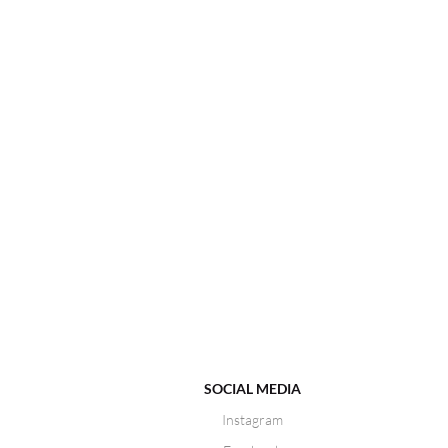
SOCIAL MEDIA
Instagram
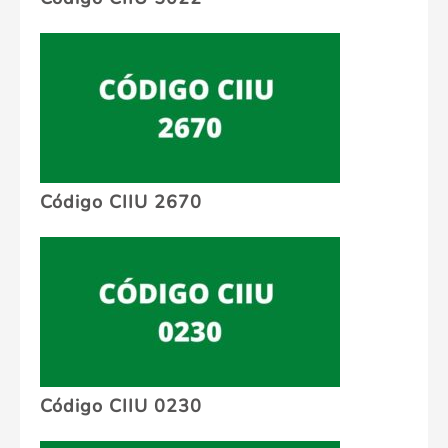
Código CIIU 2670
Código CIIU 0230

-- -- --

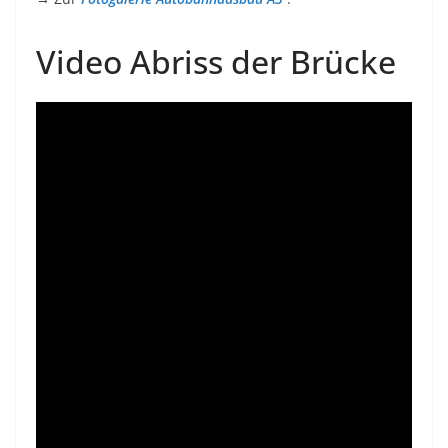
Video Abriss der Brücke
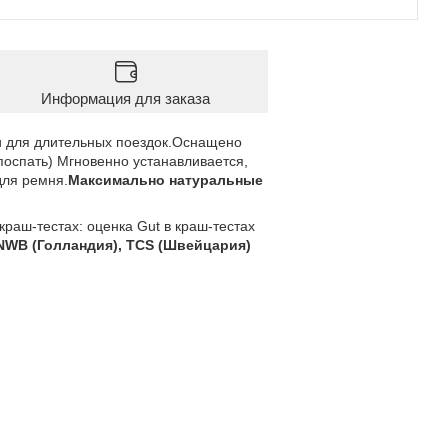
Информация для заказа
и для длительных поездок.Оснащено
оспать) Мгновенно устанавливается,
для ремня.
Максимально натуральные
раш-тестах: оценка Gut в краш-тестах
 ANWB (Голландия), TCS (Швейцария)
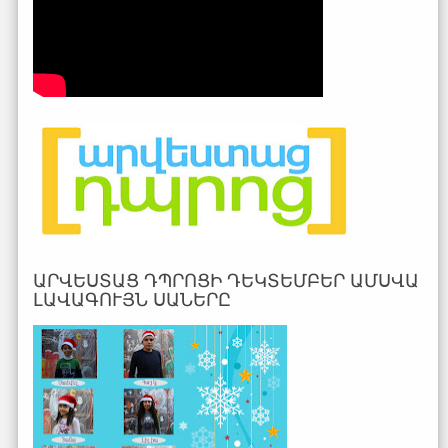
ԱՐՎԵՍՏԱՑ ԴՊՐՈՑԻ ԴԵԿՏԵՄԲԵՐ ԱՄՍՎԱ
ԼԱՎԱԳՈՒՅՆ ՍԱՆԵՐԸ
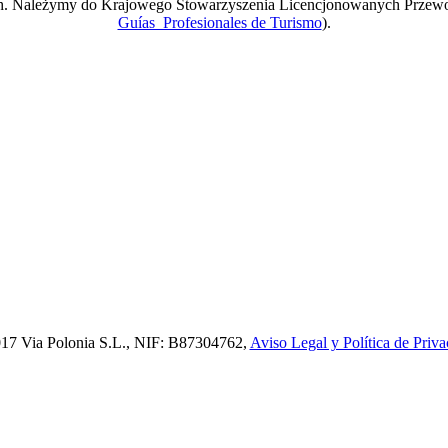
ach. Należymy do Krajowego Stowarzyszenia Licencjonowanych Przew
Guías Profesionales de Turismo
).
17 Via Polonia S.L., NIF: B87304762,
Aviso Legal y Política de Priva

-- -- --

→ Problem requirements
Everything above from the line containing "SOCIAL MEDIA" through the line containing "Código CIIU 0230" must be repeated exactly, and the pictures must be left out.

→ Task output
SOCIAL MEDIA
Instagram
Código CIIU 2670
Código CIIU 0230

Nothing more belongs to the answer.